Jika otitis media relatif ringan, suntikan dan suspensi dapat diberikan. Antibiotik lokal akan membantu. Dengan bentuk penyakit yang kompleks, serta dengan sakit telinga yang hebat dan parah, obat tetes dapat menjadi tambahan yang baik untuk pengobatan utama yang diresepkan oleh dokter. Untuk obat antibiotik, obat-obatan berikut biasanya diresepkan:

  • "Candibiotic". Ini adalah obat kombinasi yang mengandung antibiotik (kloramfenikol) dan hormon. Obat tersebut secara signifikan meringankan kondisi bayi dengan peradangan eksternal dalam bentuk akut, dengan radang telinga tengah, dan bahkan dengan eksaserbasi manifestasi penyakit kronis. Obat itu diteteskan ke telinga 4-5 tetes empat kali sehari. Kursus terapi rata-rata adalah dari satu minggu hingga sepuluh hari. Produsen tidak merekomendasikan penggunaan Candibiotic untuk anak di bawah usia enam tahun.
  • "Menjatuhkan" Anauran ". Solusinya mengandung dua antibiotik, serta lidokain, yang dengan cepat mengurangi rasa sakit yang parah. Obat ini dianjurkan untuk ditanamkan jika terjadi peradangan akut dan penyakit kronis pada telinga luar, serta otitis media stadium akut. Solusinya disuntikkan ke daun telinga dengan dispenser pipet khusus empat kali sehari, dua hingga tiga tetes ke telinga yang sakit. Tidak disarankan menggunakan Anauran lebih dari seminggu. Jika anak belum berusia 1 tahun, tetes harus digunakan dengan sangat hati-hati untuk menghindari perkembangan reaksi alergi..
  • "Otofa". Tetes antibiotik tanpa kotoran komponen lain. Intinya adalah rifamycin, antibiotik yang cukup efektif. Solusinya membantu radang telinga luar, ini juga diresepkan untuk anak-anak jika didiagnosis bentuk akut radang telinga tengah, dengan penyakit kronis, bahkan dengan kerusakan pada membran.
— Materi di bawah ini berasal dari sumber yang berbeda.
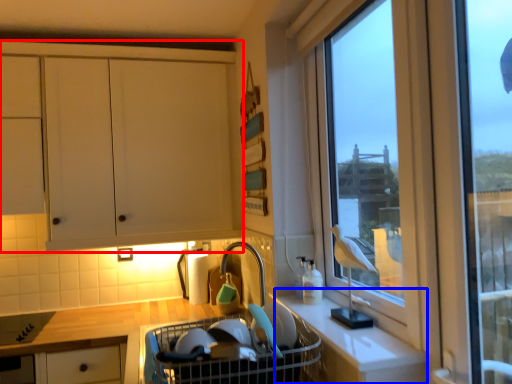 Question: Which point is further to the camera, cabinetry (highlighted by a red box) or counter (highlighted by a blue box)?

Choices:
 (A) cabinetry
 (B) counter

Answer: (A) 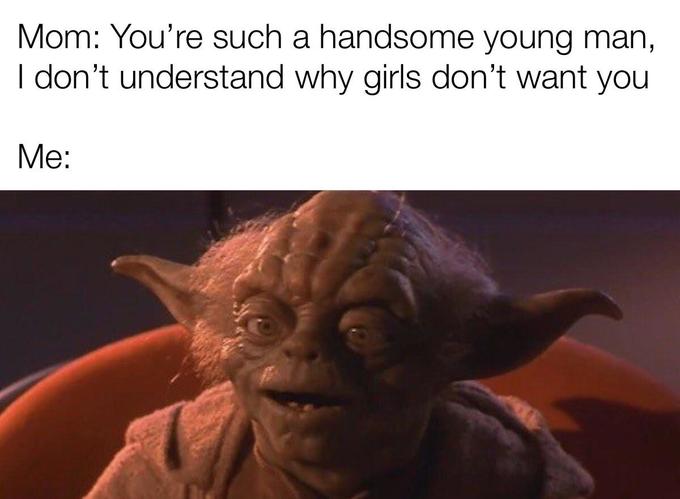 I want to click on picture, so click(x=166, y=215). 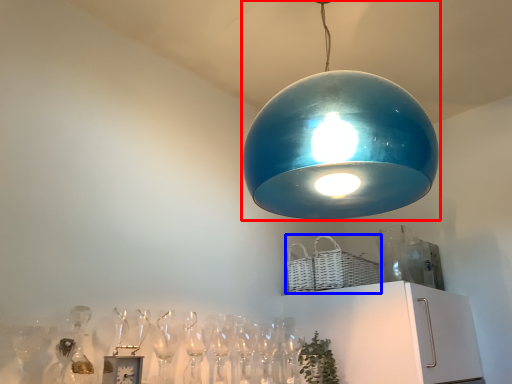 Question: Which point is closer to the camera, lamp (highlighted by a red box) or basket (highlighted by a blue box)?

Choices:
 (A) lamp
 (B) basket

Answer: (A) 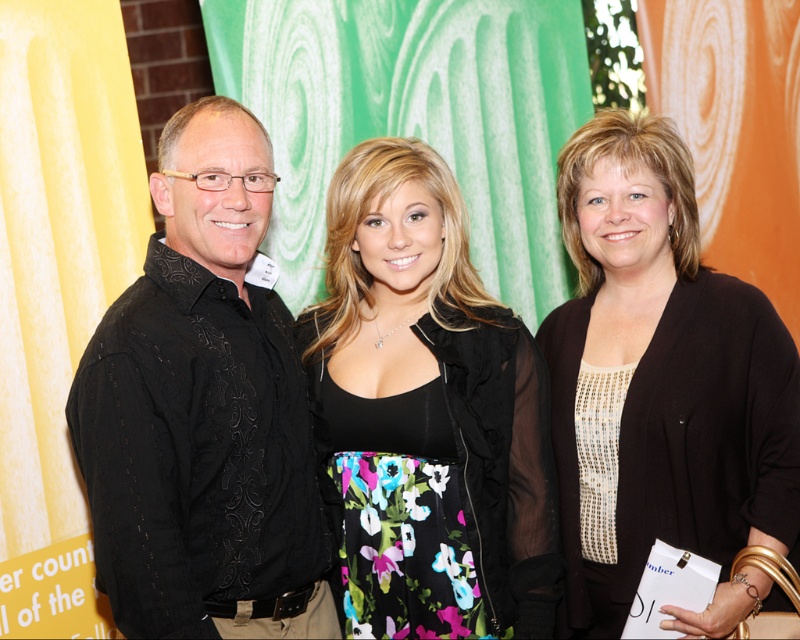 Does black embroidered shirt at left appear over black satin dress at center?

Correct, black embroidered shirt at left is located above black satin dress at center.

Who is positioned more to the left, black embroidered shirt at left or black satin dress at center?

Positioned to the left is black embroidered shirt at left.

Does point (200, 621) lie in front of point (408, 156)?

Yes, it is in front of point (408, 156).

This screenshot has width=800, height=640. Identify the location of black embroidered shirt at left. (204, 412).

Who is taller, sequined beige blouse at center or black satin dress at center?

sequined beige blouse at center is taller.

Image resolution: width=800 pixels, height=640 pixels. Describe the element at coordinates (662, 388) in the screenshot. I see `sequined beige blouse at center` at that location.

The height and width of the screenshot is (640, 800). What are the coordinates of `sequined beige blouse at center` in the screenshot? It's located at (662, 388).

Can you confirm if black embroidered shirt at left is positioned to the left of sequined beige blouse at center?

Indeed, black embroidered shirt at left is positioned on the left side of sequined beige blouse at center.

Does black embroidered shirt at left appear over sequined beige blouse at center?

No.

Where is `black embroidered shirt at left`? Image resolution: width=800 pixels, height=640 pixels. black embroidered shirt at left is located at coordinates (204, 412).

Find the location of a particular element. black embroidered shirt at left is located at coordinates (204, 412). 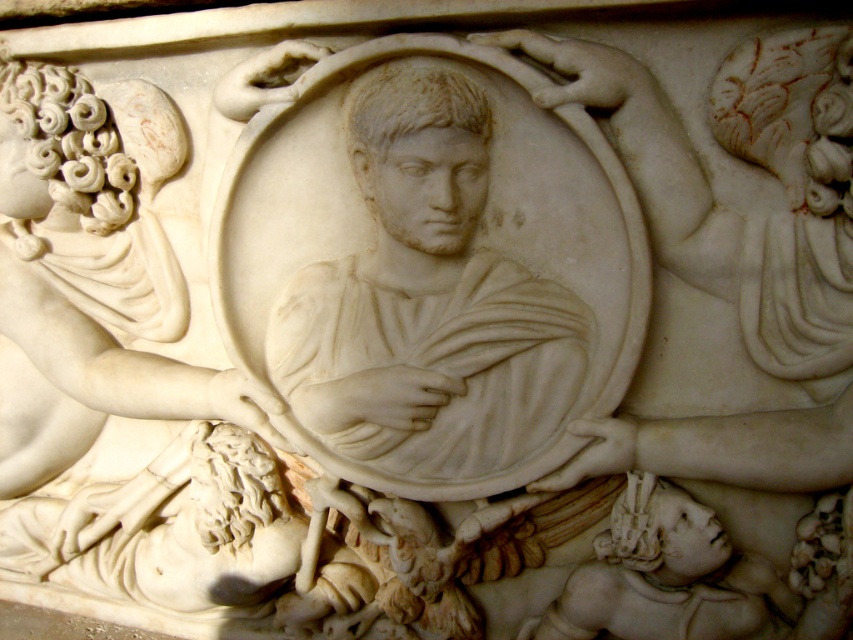 Consider the image. Based on the scene description, which object has a smaller width between the white marble bust at center and the white marble deity at center?

The white marble bust at center has a lesser width compared to the white marble deity at center.

Based on the photo, you are an art conservator tasked with installing a protective glass shield over the classical marble relief sculpture. The shield must cover both the white marble bust at center and the white marble deity at center without any overlap between them. Given the space between them, is this feasible?

The distance between the white marble bust at center and the white marble deity at center is 8.78 inches. Since the shield needs to cover both without overlapping, and the space between them is sufficient, it is feasible to install the protective glass shield as required.

You are an art conservator examining the marble relief sculpture. You notice two points on the sculpture at coordinates point (532, 316) and point (30, 157). Which point is closer to the viewer?

Point (532, 316) is in front of point (30, 157), so it is closer to the viewer. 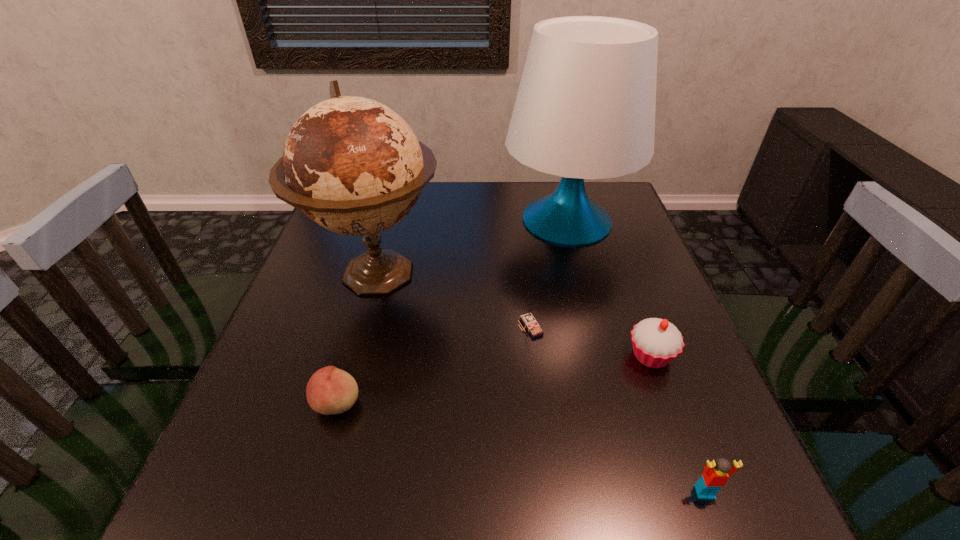 I want to click on free space located 0.270m on the front of the globe showing Asia, so click(x=331, y=438).

Locate an element on the screen. The image size is (960, 540). blank space located on the front of the matchbox is located at coordinates (546, 464).

The image size is (960, 540). Identify the location of vacant space located on the back of the cupcake. [631, 301].

I want to click on vacant region located on the face of the Lego, so click(x=721, y=535).

Identify the location of vacant point located on the back of the second nearest object. (369, 291).

At what (x,y) coordinates should I click in order to perform the action: click on object that is at the far edge. Please return your answer as a coordinate pair (x, y). The image size is (960, 540). Looking at the image, I should click on (585, 109).

The image size is (960, 540). Find the location of `object present at the near edge`. object present at the near edge is located at coordinates (716, 473).

The width and height of the screenshot is (960, 540). In order to click on globe present at the left edge in this screenshot , I will do `click(354, 166)`.

Where is `peach present at the left edge`? peach present at the left edge is located at coordinates (330, 390).

Find the location of `table lamp that is at the right edge`. table lamp that is at the right edge is located at coordinates (585, 109). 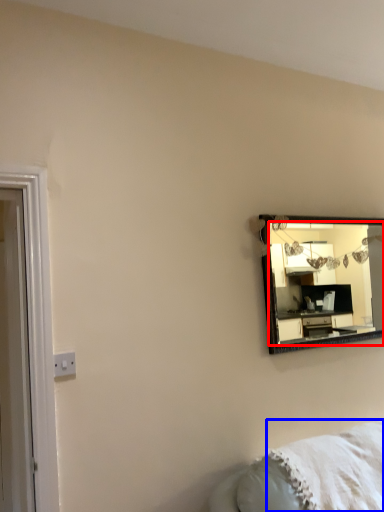 Question: Which point is closer to the camera, mirror (highlighted by a red box) or blanket (highlighted by a blue box)?

Choices:
 (A) mirror
 (B) blanket

Answer: (B) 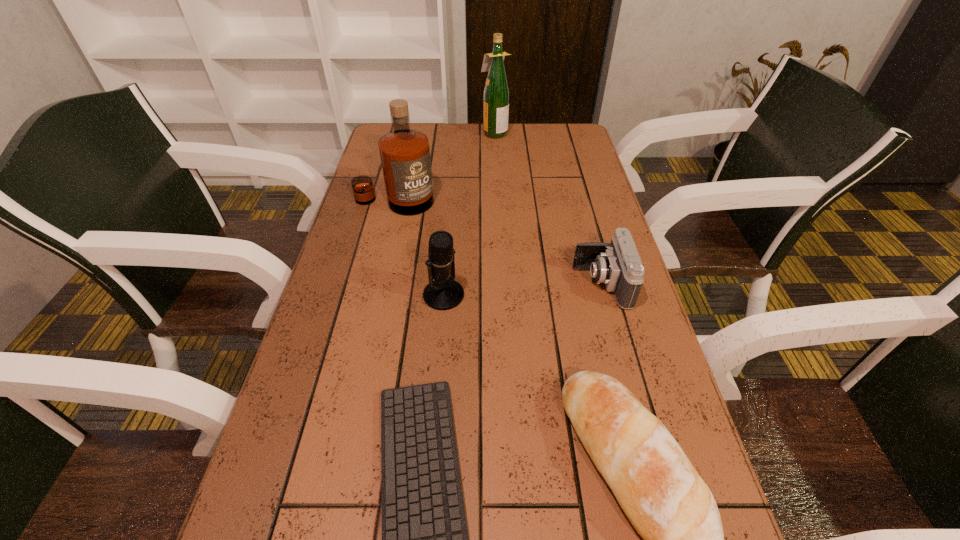 I want to click on free spot located on the back of the microphone, so click(452, 193).

At what (x,y) coordinates should I click in order to perform the action: click on free space located at the front of the camera with an open lens cover. Please return your answer as a coordinate pair (x, y). This screenshot has width=960, height=540. Looking at the image, I should click on (476, 284).

Identify the location of blank area located 0.270m at the front of the camera with an open lens cover. The width and height of the screenshot is (960, 540). (465, 284).

What are the coordinates of `blank area located 0.150m at the front of the camera with an open lens cover` in the screenshot? It's located at (514, 284).

In order to click on object that is at the far edge in this screenshot , I will do pyautogui.click(x=496, y=93).

This screenshot has width=960, height=540. Find the location of `object situated at the left edge`. object situated at the left edge is located at coordinates (404, 153).

Image resolution: width=960 pixels, height=540 pixels. I want to click on object situated at the right edge, so click(617, 264).

The image size is (960, 540). Identify the location of blank area at the left edge. (295, 379).

This screenshot has width=960, height=540. In order to click on free region at the right edge of the desktop in this screenshot , I will do `click(608, 291)`.

At what (x,y) coordinates should I click in order to perform the action: click on vacant area that lies between the fourth shortest object and the right liquor. Please return your answer as a coordinate pair (x, y). This screenshot has width=960, height=540. Looking at the image, I should click on (468, 214). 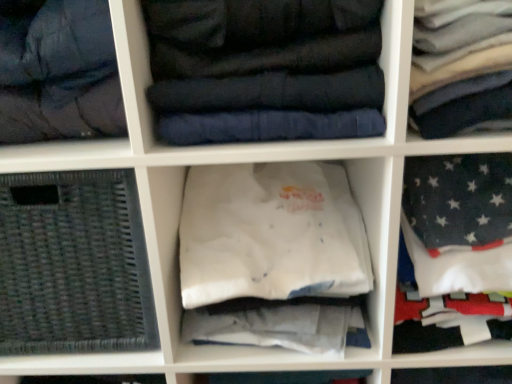 Question: Do you think white cotton shirt at upper right, marked as the third clothing in a left-to-right arrangement, is within dark blue quilted jacket at center, marked as the 1th clothing in a left-to-right arrangement, or outside of it?

Choices:
 (A) outside
 (B) inside

Answer: (A)

Question: In terms of height, does white cotton shirt at upper right, the 1th clothing positioned from the right, look taller or shorter compared to dark blue quilted jacket at center, acting as the third clothing starting from the right?

Choices:
 (A) short
 (B) tall

Answer: (A)

Question: Considering the real-world distances, which object is closest to the white cotton t-shirt at center, which is the second clothing in right-to-left order?

Choices:
 (A) dark gray quilted jacket at upper left
 (B) dark blue quilted jacket at center, marked as the 1th clothing in a left-to-right arrangement
 (C) black woven basket at lower left
 (D) white cotton shirt at upper right, marked as the third clothing in a left-to-right arrangement

Answer: (C)

Question: Which is nearer to the dark gray quilted jacket at upper left?

Choices:
 (A) white cotton shirt at upper right, the 1th clothing positioned from the right
 (B) white cotton t-shirt at center, acting as the 2th clothing starting from the left
 (C) black woven basket at lower left
 (D) dark blue quilted jacket at center, marked as the 1th clothing in a left-to-right arrangement

Answer: (D) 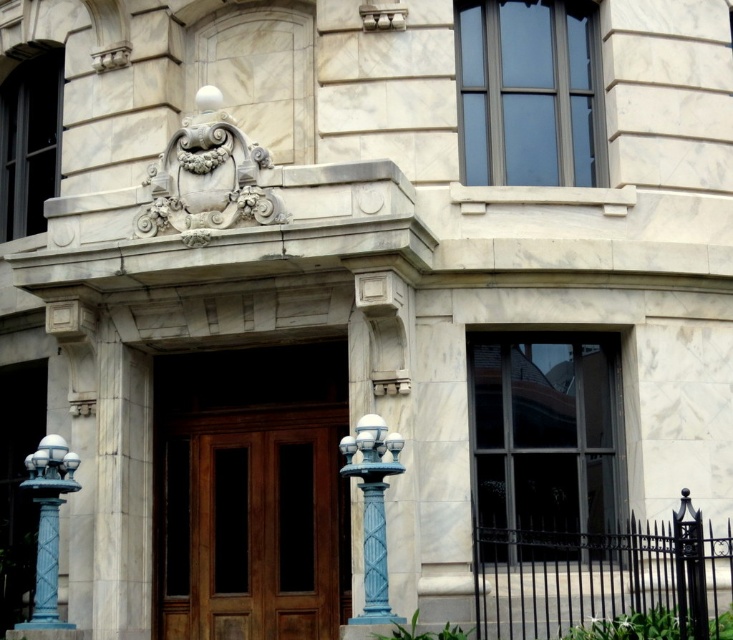 Question: Can you confirm if blue glossy column at center is thinner than blue painted metal/texture lamp post at left?

Choices:
 (A) yes
 (B) no

Answer: (A)

Question: Can you confirm if blue glossy column at center is positioned to the right of blue painted metal/texture lamp post at left?

Choices:
 (A) no
 (B) yes

Answer: (B)

Question: Estimate the real-world distances between objects in this image. Which object is closer to the blue glossy column at center?

Choices:
 (A) polished wood door at center
 (B) blue painted metal/texture lamp post at left

Answer: (A)

Question: Considering the real-world distances, which object is farthest from the blue glossy column at center?

Choices:
 (A) blue painted metal/texture lamp post at left
 (B) polished wood door at center

Answer: (A)

Question: Which of the following is the farthest from the observer?

Choices:
 (A) (55, 589)
 (B) (375, 593)
 (C) (306, 628)

Answer: (C)

Question: In this image, where is polished wood door at center located relative to blue painted metal/texture lamp post at left?

Choices:
 (A) left
 (B) right

Answer: (B) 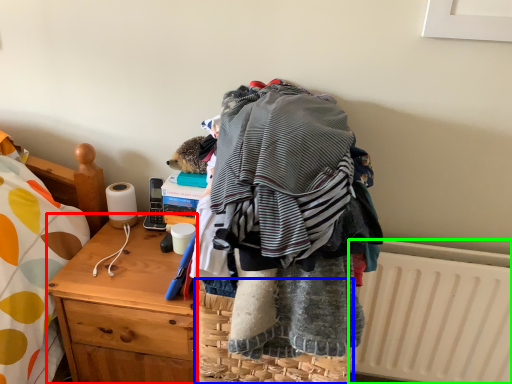 Question: Considering the real-world distances, which object is closest to desk (highlighted by a red box)? picnic basket (highlighted by a blue box) or radiator (highlighted by a green box).

Choices:
 (A) picnic basket
 (B) radiator

Answer: (A) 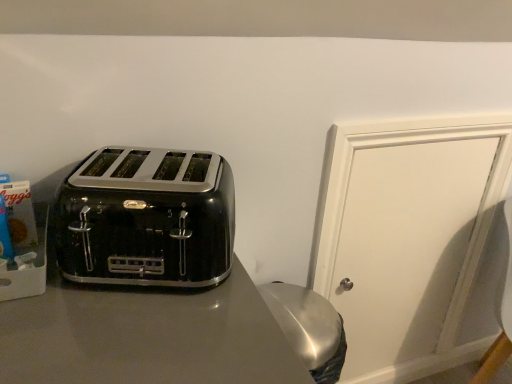 Question: Can you confirm if white matte door at center is positioned to the right of black glossy toaster at left?

Choices:
 (A) yes
 (B) no

Answer: (A)

Question: Is there a large distance between white matte door at center and black glossy toaster at left?

Choices:
 (A) yes
 (B) no

Answer: (B)

Question: Does white matte door at center have a lesser height compared to black glossy toaster at left?

Choices:
 (A) no
 (B) yes

Answer: (A)

Question: Does white matte door at center have a greater width compared to black glossy toaster at left?

Choices:
 (A) yes
 (B) no

Answer: (B)

Question: From the image's perspective, is white matte door at center beneath black glossy toaster at left?

Choices:
 (A) no
 (B) yes

Answer: (B)

Question: From a real-world perspective, is white matte door at center located higher than black glossy toaster at left?

Choices:
 (A) no
 (B) yes

Answer: (A)

Question: Does black glossy toaster at left have a lesser width compared to white matte door at center?

Choices:
 (A) no
 (B) yes

Answer: (A)

Question: Can you confirm if black glossy toaster at left is taller than white matte door at center?

Choices:
 (A) yes
 (B) no

Answer: (B)

Question: From a real-world perspective, is black glossy toaster at left located beneath white matte door at center?

Choices:
 (A) no
 (B) yes

Answer: (A)

Question: Can you confirm if black glossy toaster at left is positioned to the right of white matte door at center?

Choices:
 (A) no
 (B) yes

Answer: (A)

Question: Can you confirm if black glossy toaster at left is wider than white matte door at center?

Choices:
 (A) no
 (B) yes

Answer: (B)

Question: Does black glossy toaster at left have a smaller size compared to white matte door at center?

Choices:
 (A) no
 (B) yes

Answer: (B)

Question: Looking at their shapes, would you say white matte door at center is wider or thinner than black glossy toaster at left?

Choices:
 (A) wide
 (B) thin

Answer: (B) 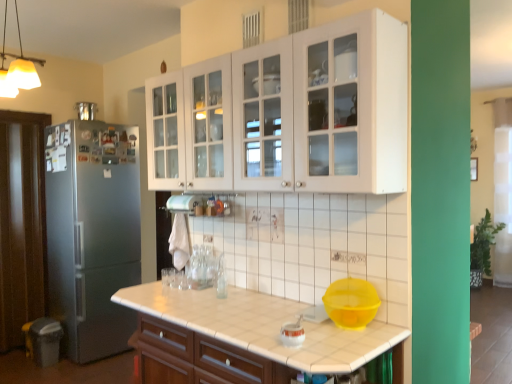 Question: Are brushed metal refrigerator at left, which is the second appliance in front-to-back order, and white glossy kettle at center, positioned as the 1th appliance in bottom-to-top order, located far from each other?

Choices:
 (A) yes
 (B) no

Answer: (A)

Question: From the image's perspective, is brushed metal refrigerator at left, placed as the first appliance when sorted from top to bottom, below white glossy kettle at center, which appears as the first appliance when viewed from the front?

Choices:
 (A) no
 (B) yes

Answer: (A)

Question: From the image's perspective, is brushed metal refrigerator at left, which is the second appliance in front-to-back order, located above white glossy kettle at center, arranged as the second appliance when viewed from the back?

Choices:
 (A) no
 (B) yes

Answer: (B)

Question: Does brushed metal refrigerator at left, arranged as the second appliance when viewed from the right, have a greater height compared to white glossy kettle at center, marked as the first appliance in a right-to-left arrangement?

Choices:
 (A) yes
 (B) no

Answer: (A)

Question: Does brushed metal refrigerator at left, placed as the first appliance when sorted from top to bottom, appear on the left side of white glossy kettle at center, positioned as the 2th appliance in top-to-bottom order?

Choices:
 (A) no
 (B) yes

Answer: (B)

Question: Relative to white glossy kettle at center, arranged as the second appliance when viewed from the back, is matte white countertop at center, marked as the 1th cabinetry in a bottom-to-top arrangement, in front or behind?

Choices:
 (A) behind
 (B) front

Answer: (B)

Question: Looking at their shapes, would you say matte white countertop at center, the 2th cabinetry from the top, is wider or thinner than white glossy kettle at center, marked as the first appliance in a right-to-left arrangement?

Choices:
 (A) thin
 (B) wide

Answer: (B)

Question: Is point (139, 374) positioned closer to the camera than point (298, 331)?

Choices:
 (A) closer
 (B) farther

Answer: (B)

Question: Based on their sizes in the image, would you say matte white countertop at center, the 2th cabinetry from the top, is bigger or smaller than white glossy kettle at center, arranged as the second appliance when viewed from the back?

Choices:
 (A) small
 (B) big

Answer: (B)

Question: Is white glossy cabinet at upper center, arranged as the 2th cabinetry when ordered from the bottom, to the left or to the right of matte white countertop at center, marked as the 1th cabinetry in a bottom-to-top arrangement, in the image?

Choices:
 (A) right
 (B) left

Answer: (A)

Question: Considering the positions of point (266, 173) and point (394, 342), is point (266, 173) closer or farther from the camera than point (394, 342)?

Choices:
 (A) farther
 (B) closer

Answer: (A)

Question: From a real-world perspective, is white glossy cabinet at upper center, arranged as the 2th cabinetry when ordered from the bottom, positioned above or below matte white countertop at center, marked as the 1th cabinetry in a bottom-to-top arrangement?

Choices:
 (A) below
 (B) above

Answer: (B)

Question: From the image's perspective, is white glossy cabinet at upper center, arranged as the 2th cabinetry when ordered from the bottom, positioned above or below matte white countertop at center, marked as the 1th cabinetry in a bottom-to-top arrangement?

Choices:
 (A) above
 (B) below

Answer: (A)

Question: Is point (78, 110) closer or farther from the camera than point (249, 372)?

Choices:
 (A) closer
 (B) farther

Answer: (B)

Question: From the image's perspective, is brushed metal refrigerator at left, acting as the second appliance starting from the bottom, above or below matte white countertop at center, marked as the 1th cabinetry in a bottom-to-top arrangement?

Choices:
 (A) below
 (B) above

Answer: (B) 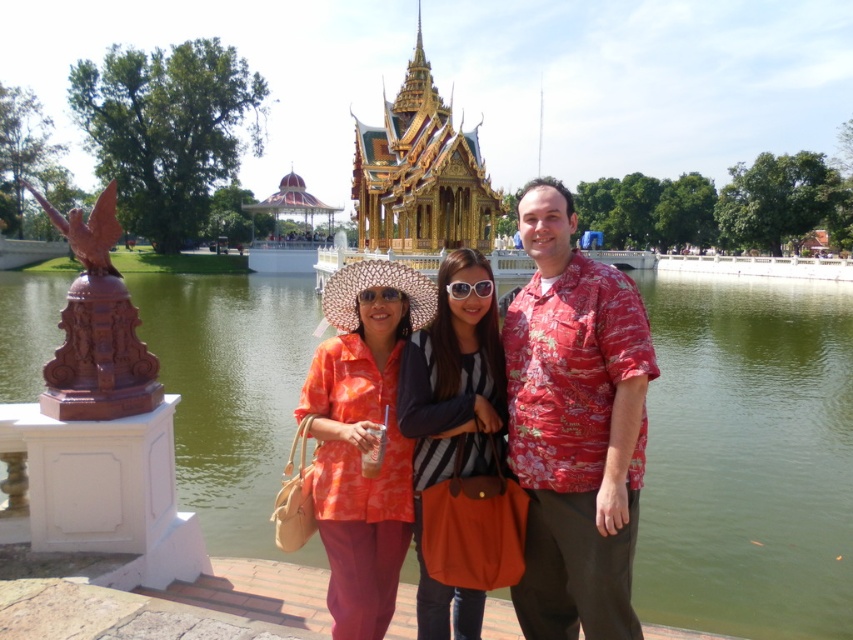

Selain itu, pengobatan tersebut telah terbukti menjadi yang terbaik dalam pengobatan radang telinga tengah, yang telah berubah menjadi bentuk kronis. Obatnya ditanamkan 2-3 tetes tiga kali sehari. Total periode mengonsumsi "Otofa" tidak boleh lebih dari satu minggu.
  • Normax. Obat telinga dengan antibiotik dari keluarga fluoroquinolone, norfloksasin. Obat ini bisa diresepkan untuk radang luar organ pendengaran, serta bentuk akut dan kronis. Dengan perjalanan penyakit yang kompleks, 1-2 tetes diresepkan dengan interval dua jam. Untuk penyakit sedang hingga ringan - 2 tetes empat kali sehari. Obat dikontraindikasikan pada anak di bawah usia 15 tahun..
  • "Levomycetin alcohol". Larutan kloramfenikol biasanya digunakan dalam pengobatan otitis media purulen. Anda perlu meneteskan 1-3 tetes per hari, memasukkan kapas turundas, yang direndam dalam larutan, ke telinga yang sakit bekerja dengan baik. Prosedur dengan alkohol kloramfenikol dapat dilakukan setiap hari, tidak lebih dari tujuh hari.
  • "Sofradex". Sediaan bakterisidal - framycetin aminoglikosida, dalam bentuk tetes, bekerja sangat cepat dan efektif untuk otitis eksterna. Dianjurkan untuk meminumnya empat kali sehari, 3 tetes di telinga yang terkena. Anda juga bisa membuat penyeka kapas dengan "Sofradex" di area daun telinga yang terkena. "Sofradex" tidak boleh diberikan kepada bayi, anak di bawah usia 4 tahun harus diberikan obat dengan sangat hati-hati.

Tetes lain di telinga:

  • Otipaks. Tetes yang menghilangkan rasa sakit dengan sempurna dan mengurangi penyebaran proses inflamasi. Mereka banyak digunakan untuk radang akut telinga tengah, untuk otitis media, yang telah menjadi komplikasi penyakit virus (influenza, ARVI). Dosisnya 2-4 tetes empat kali sehari. Mereka dapat digunakan dalam perawatan anak-anak dari segala usia, mulai dari lahir. Jangka waktu maksimal minum obat adalah 10 hari.
  • "Otinum". Ini adalah obat tetes yang bekerja melawan peradangan. Dokter mereka akan merekomendasikan anak-anak dengan diagnosis otitis media dan otitis eksterna. Dosisnya 3-4 tetes di telinga yang sakit empat kali sehari. Kursus rata-rata adalah dari satu minggu hingga 10 hari. Tidak ada batasan umur.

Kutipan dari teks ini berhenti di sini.